The Silent Library on IPFS Part 2

IPFS for TSL 2

This is a continuation from the first blog post.

I’ve spent a lot of time writing some better code to handle keeping the on-disk version of The Silent Library (or anything) up to date with what IPFS sees/knows about.  This means it scans both libraries and adds/removes files to/from IPFS as needed.

Through this experience, I wrote a script in python, and a script in go.  The go one is unfinished, but the python one is working.  In both cases I did this in a “dumb” way, where I wrote all the code to scan and compare libraries, got a clean list of differences/changes that need to be made, then looked at uploading files.  This is where I got stuck.  This is for various reasons: I am new to writing serious stuff in both languages, the IPFS doco is poor, and IPFS itself seems to be in constant flux.  This experience has shown me that IPFS is not a good solution for sharing The Silent Library, or possibly any large project.  Below I will list what I’ve done since the original blog post, as well as further details of the problems I hit trying to explore the IPFS ecosystem.

The Setup was documented soon after the first blog post. The IPFS / Summary sections where documented a couple months later.

 

The Setup

These steps could be useful to someone who is knowledgeable and wants to

At some point, docker (I think) was becoming too slow to access the files.  They were pinned locally but they still would take forever to download through the gateway, which was on the same docker instance.  I don’t get it.  Anyway, I decided to put it on my Windows server. In addition, the Windows server has a 10gig fibre connection to the NAS, so that’s fun.

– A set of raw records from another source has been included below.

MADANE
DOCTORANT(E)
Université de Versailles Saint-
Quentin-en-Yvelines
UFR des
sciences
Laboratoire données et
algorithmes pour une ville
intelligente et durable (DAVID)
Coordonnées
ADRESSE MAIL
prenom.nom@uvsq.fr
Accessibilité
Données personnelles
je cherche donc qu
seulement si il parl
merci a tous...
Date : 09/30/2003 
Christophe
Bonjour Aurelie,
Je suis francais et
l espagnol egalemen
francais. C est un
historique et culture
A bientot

To do this I downloaded kubo. I tried to run it as a service, but they don’t fork in daemon mode (I think), so I decided to try this the other way, using IPFS Desktop software.  This runs as a desktop app, so you must be logged in.  It sits in your systray and can be set to start when you log in.

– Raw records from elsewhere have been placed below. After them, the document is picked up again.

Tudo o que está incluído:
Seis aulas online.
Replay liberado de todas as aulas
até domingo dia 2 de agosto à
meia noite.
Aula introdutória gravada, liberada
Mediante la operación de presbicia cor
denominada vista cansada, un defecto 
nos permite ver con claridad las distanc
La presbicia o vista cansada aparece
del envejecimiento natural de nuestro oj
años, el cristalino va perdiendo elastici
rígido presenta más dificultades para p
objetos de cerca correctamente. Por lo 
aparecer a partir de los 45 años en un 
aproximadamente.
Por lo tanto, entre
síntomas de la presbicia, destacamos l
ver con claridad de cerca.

After that, I installed Python 3.11 with winget and installed requirements for the script with pip.

I checked out the code, set up my config file, and kicked it off.  It took days to set up the IPFS version of what was on disk, but it did finally get there.  I set up the appropriate port forward (TCP/UDP 4001) through my router to this machine and off we go.  I also set up the reverse proxy to sit in front of the HTTP gateway (8080).

Steps

These could be adapted to other OSs, and I bet systemd could actually run the server as a real service (update: since writing this, I’ve moved to kubo on a Debian 11 server with a custom service file I wrote to run ipfs daemon as a regular user).

  1. Install and run IPFS Desktop

  2. Set up port forwarding so 4001 TCP/UDP are available publicly.

  3. Using nginx or apache or IIS or something, set up a reverse proxy in front of 8080 TCP. (IPFS Gateway docs – I use Path type).

  4. Do NOT make port 5001 publicly available.

  5. Install Python 3

  6. Clone the repo holding the code.

  7. Using the installed python, use pip and install the files in requirements.txt
    python3 -m pip -r requirements.txt.

  8. Set up your config file.

    1. Copy settings.cfg.example to settings.cfg (or tsl.cfg, whatever).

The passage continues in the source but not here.